UK Government Investments – which leads on the management and privatisation of state assets – seeks new director
The Treasury is on the hunt for a senior corporate finance expert who is able to "make unpopular decisions and defend them", as it seeks a new director at the government body overseeing state investments and privatisations.
UK Government Investments was formed last year through the merger of the Shareholder Executive – which managed the government's financial interest in state-owned or part-owned businesses, including Companies House and the Met Office – and UK Financial Investments, which was set up to manage the taxpayer's stake in bailed-out banks at the height of the global financial crisis.
As well as taking on those functions, the merger of UKGI was intended to provide Whitehall with a single source of corporate finance and high-level commercial advice in negotiations with the private sector, and to scope out state assets with the potential for privatisation.
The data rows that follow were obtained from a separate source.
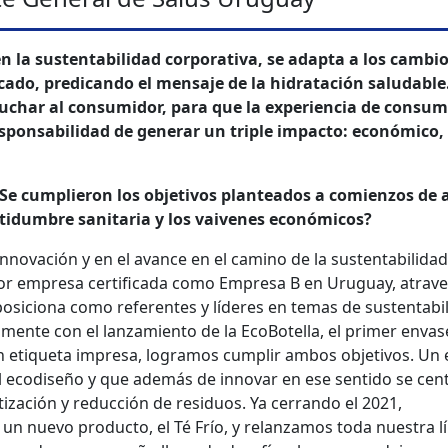
en la sustentabilidad corporativa, se adapta a los cambio
cado, predicando el mensaje de la hidratación saludable.
cuchar al consumidor, para que la experiencia de consum
esponsabilidad de generar un triple impacto: económico, 
Se cumplieron los objetivos planteados a comienzos de 
rtidumbre sanitaria y los vaivenes económicos?
nnovación y en el avance en el camino de la sustentabilidad
yor empresa certificada como Empresa B en Uruguay, atrav
posiciona como referentes y líderes en temas de sustentabi
mente con el lanzamiento de la EcoBotella, el primer envas
sin etiqueta impresa, logramos cumplir ambos objetivos. Un
el ecodiseño y que además de innovar en ese sentido se cen
ización y reducción de residuos. Ya cerrando el 2021,
un nuevo producto, el Té Frío, y relanzamos toda nuestra l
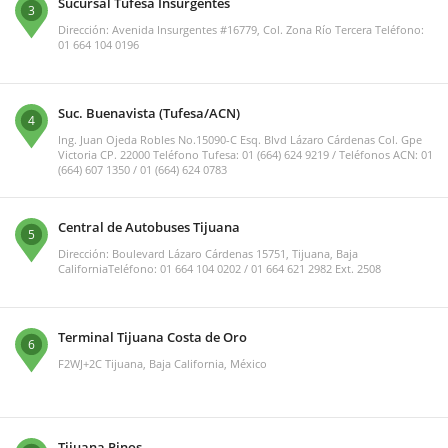
Sucursal Tufesa Insurgentes
3
Dirección: Avenida Insurgentes #16779, Col. Zona Río Tercera Teléfono:
01 664 104 0196
Suc. Buenavista (Tufesa/ACN)
4
Ing. Juan Ojeda Robles No.15090-C Esq. Blvd Lázaro Cárdenas Col. Gpe
Victoria CP. 22000 Teléfono Tufesa: 01 (664) 624 9219 / Teléfonos ACN: 01
(664) 607 1350 / 01 (664) 624 0783
Central de Autobuses Tijuana
5
Dirección: Boulevard Lázaro Cárdenas 15751, Tijuana, Baja
CaliforniaTeléfono: 01 664 104 0202 / 01 664 621 2982 Ext. 2508
Terminal Tijuana Costa de Oro
6
F2WJ+2C Tijuana, Baja California, México
Tijuana Pinos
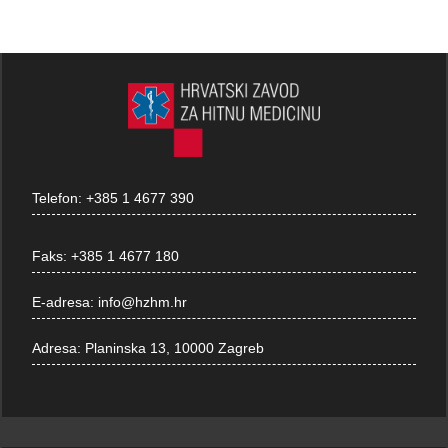
Telefon:
+385 1 4677 390
Faks:
+385 1 4677 180
E-adresa:
info@hzhm.hr
Adresa:
Planinska 13, 10000 Zagreb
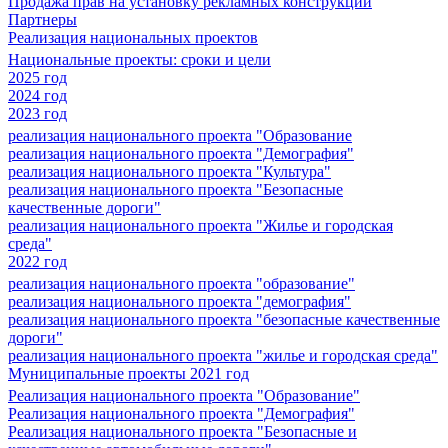
Продажа прав на установку рекламных конструкций
Партнеры
Реализация национальных проектов
Национальные проекты: сроки и цели
2025 год
2024 год
2023 год
реализация национального проекта "Образование
реализация национального проекта "Демография"
реализация национального проекта "Культура"
реализация национального проекта "Безопасные
качественные дороги"
реализация национального проекта "Жилье и городская
среда"
2022 год
реализация национального проекта "образование"
реализация национального проекта "демография"
реализация национального проекта "безопасные качественные
дороги"
реализация национального проекта "жилье и городская среда"
Муниципальные проекты 2021 год
Реализация национального проекта "Образование"
Реализация национального проекта "Демография"
Реализация национального проекта "Безопасные и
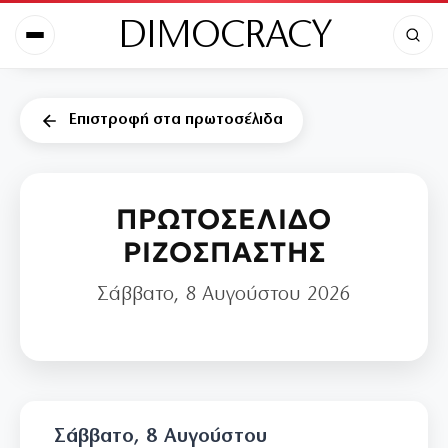
DIMOCRACY
Επιστροφή στα πρωτοσέλιδα
ΠΡΩΤΟΣΕΛΙΔΟ
ΡΙΖΟΣΠΑΣΤΗΣ
Σάββατο, 8 Αυγούστου 2026
Σάββατο, 8 Αυγούστου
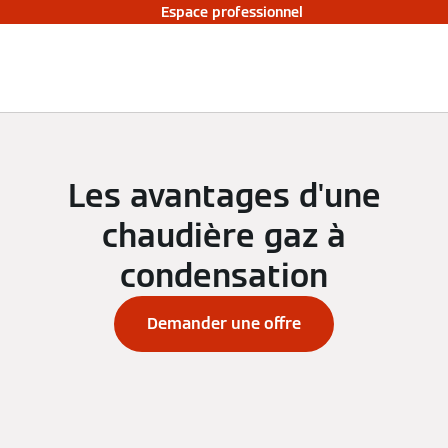
Espace professionnel
Les avantages d'une
chaudière gaz à
condensation
Demander une offre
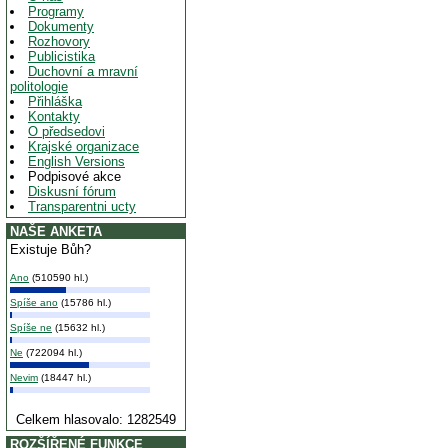
Programy
Dokumenty
Rozhovory
Publicistika
Duchovní a mravní
politologie
Přihláška
Kontakty
O předsedovi
Krajské organizace
English Versions
Podpisové akce
Diskusní fórum
Transparentni ucty
NAŠE ANKETA
Existuje Bůh?
Ano
(510590 hl.)
Spíše ano
(15786 hl.)
Spíše ne
(15632 hl.)
Ne
(722094 hl.)
Nevim
(18447 hl.)
Celkem hlasovalo: 1282549
ROZŠÍŘENÉ FUNKCE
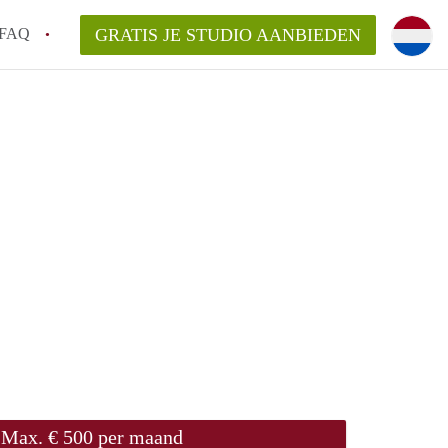
FAQ
GRATIS JE STUDIO AANBIEDEN
rdam!
kelaarsvergoeding/bemiddelingsvergoeding?
n StudiosRotterdam?
delijk voor de aangeboden Studio / Studio's
Max. € 500 per maand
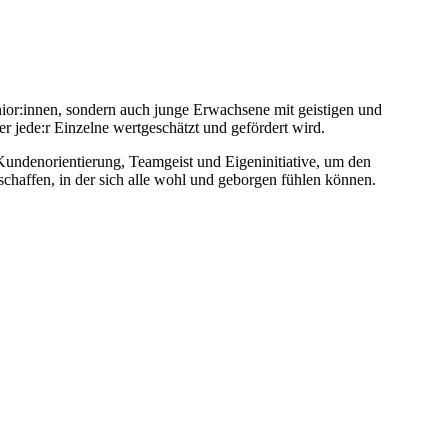
nior:innen, sondern auch junge Erwachsene mit geistigen und
r jede:r Einzelne wertgeschätzt und gefördert wird.
Kundenorientierung, Teamgeist und Eigeninitiative, um den
chaffen, in der sich alle wohl und geborgen fühlen können.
Although ministers recently shelved plans to privatise the Land Registry after an outcry by MPs and trade unions, the government is pressing ahead with the sale of the coalition-era Green Investment Bank, and earlier this month launched the first sale from the English student loan book, with UKGI heavily involved in both.
Anthony Odgers, UKGI's deputy chief executive and the former head of Deutsche Bank's Restructuring Advisory Group, is leaving the civil service in May to become Cambridge University's first ever chief financial officer, and, ahead of his departure the organisation has starting the search for a new director to join its existing management team.
The team is currently made up of four directors, including ex-Morgan Stanley investment banker Justin Manson, and according to a job specification posted online, the new director will be expected to provide "effective and visible leadership across UKGI", including drawing up strategies for government-owned businesses and reviewing business cases for potential government investments.
The new hire will, the Treasury says, play "a full role in the corporate management and leadership of UKGI as a member of the Board and Senior Management Team", and will be expected to demonstrate corporate finance experience "gained at a senior level", as well as the ability to build "effective partnerships with board members, accounting officers and ministers".
Perhaps in a nod to the sometimes controversial nature of privatisations, the job ad also says the successful candidate must have "the ability to make unpopular decisions and defend them at the highest level within HM Treasury and government departments".
According to the person specification, the successful candidate can expect to command a salary of around £125,000 for a 42-hour-a-week commitment. Applicants have until March 1 to throw their hat into the ring, with interviews slated for mid-April.